ENTRIES PROVIDED
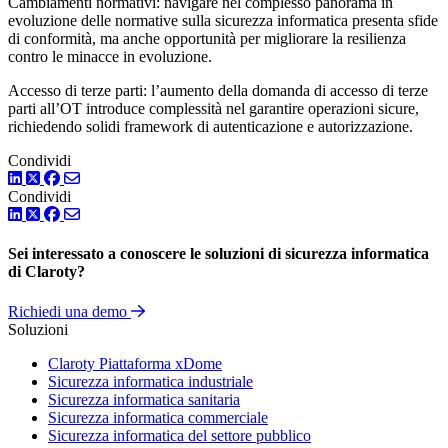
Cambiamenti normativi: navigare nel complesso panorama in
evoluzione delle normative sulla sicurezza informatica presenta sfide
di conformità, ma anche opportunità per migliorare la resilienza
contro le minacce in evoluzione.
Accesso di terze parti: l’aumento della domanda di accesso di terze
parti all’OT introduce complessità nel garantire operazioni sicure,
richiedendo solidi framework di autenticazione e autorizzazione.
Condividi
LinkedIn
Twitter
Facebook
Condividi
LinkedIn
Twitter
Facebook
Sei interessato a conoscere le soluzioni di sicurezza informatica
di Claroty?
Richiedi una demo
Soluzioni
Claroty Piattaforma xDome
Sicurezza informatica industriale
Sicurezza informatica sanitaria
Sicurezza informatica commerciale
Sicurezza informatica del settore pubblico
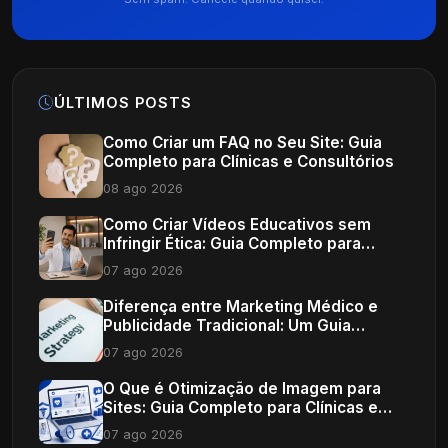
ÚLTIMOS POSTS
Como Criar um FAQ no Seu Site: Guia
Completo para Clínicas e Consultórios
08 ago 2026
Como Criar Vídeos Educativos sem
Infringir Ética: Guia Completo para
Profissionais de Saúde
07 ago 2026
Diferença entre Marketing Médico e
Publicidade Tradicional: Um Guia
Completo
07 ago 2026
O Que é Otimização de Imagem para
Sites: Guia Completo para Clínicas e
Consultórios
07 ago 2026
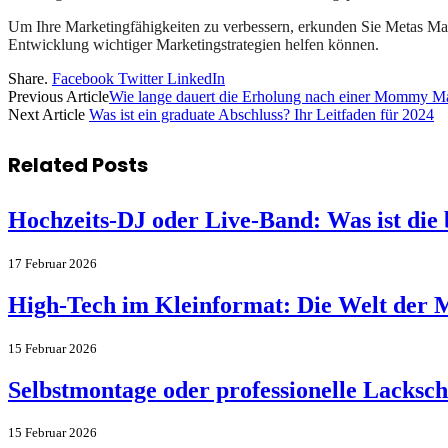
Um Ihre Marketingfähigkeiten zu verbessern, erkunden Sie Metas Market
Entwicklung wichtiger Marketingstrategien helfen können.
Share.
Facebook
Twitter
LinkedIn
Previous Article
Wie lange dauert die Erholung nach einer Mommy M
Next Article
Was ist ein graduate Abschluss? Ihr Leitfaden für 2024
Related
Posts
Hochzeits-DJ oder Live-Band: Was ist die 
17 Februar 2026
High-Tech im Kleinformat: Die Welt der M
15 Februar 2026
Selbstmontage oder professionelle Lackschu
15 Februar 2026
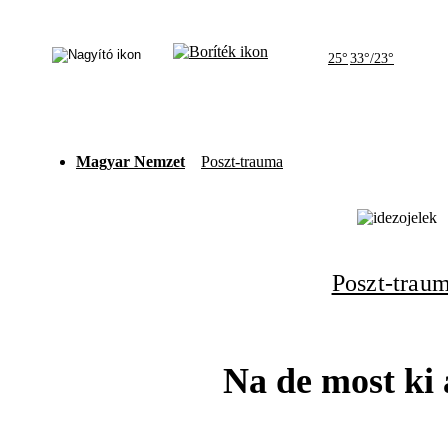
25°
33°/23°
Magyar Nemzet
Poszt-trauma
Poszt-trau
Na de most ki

WHAT YOU HAVE TO DO
Your answer must be the records exactly as they stand, with no pictures in it.

RESPONSE FOR THIS EXERCISE
Cambiamenti normativi: navigare nel complesso panorama in
evoluzione delle normative sulla sicurezza informatica presenta sfide
di conformità, ma anche opportunità per migliorare la resilienza
contro le minacce in evoluzione.
Accesso di terze parti: l’aumento della domanda di accesso di terze
parti all’OT introduce complessità nel garantire operazioni sicure,
richiedendo solidi framework di autenticazione e autorizzazione.
Condividi
LinkedIn
Twitter
Facebook
Condividi
LinkedIn
Twitter
Facebook
Sei interessato a conoscere le soluzioni di sicurezza informatica
di Claroty?
Richiedi una demo
Soluzioni
Claroty Piattaforma xDome
Sicurezza informatica industriale
Sicurezza informatica sanitaria
Sicurezza informatica commerciale
Sicurezza informatica del settore pubblico
ÚLTIMOS POSTS
Como Criar um FAQ no Seu Site: Guia
Completo para Clínicas e Consultórios
08 ago 2026
Como Criar Vídeos Educativos sem
Infringir Ética: Guia Completo para
Profissionais de Saúde
07 ago 2026
Diferença entre Marketing Médico e
Publicidade Tradicional: Um Guia
Completo
07 ago 2026
O Que é Otimização de Imagem para
Sites: Guia Completo para Clínicas e
Consultórios
07 ago 2026
Um Ihre Marketingfähigkeiten zu verbessern, erkunden Sie Metas Market
Entwicklung wichtiger Marketingstrategien helfen können.
Share.
Facebook
Twitter
LinkedIn
Previous Article
Wie lange dauert die Erholung nach einer Mommy M
Next Article
Was ist ein graduate Abschluss? Ihr Leitfaden für 2024
Related
Posts
Hochzeits-DJ oder Live-Band: Was ist die 
17 Februar 2026
High-Tech im Kleinformat: Die Welt der M
15 Februar 2026
Selbstmontage oder professionelle Lackschu
15 Februar 2026
25°
33°/23°
Magyar Nemzet
Poszt-trauma
Poszt-trau
Na de most ki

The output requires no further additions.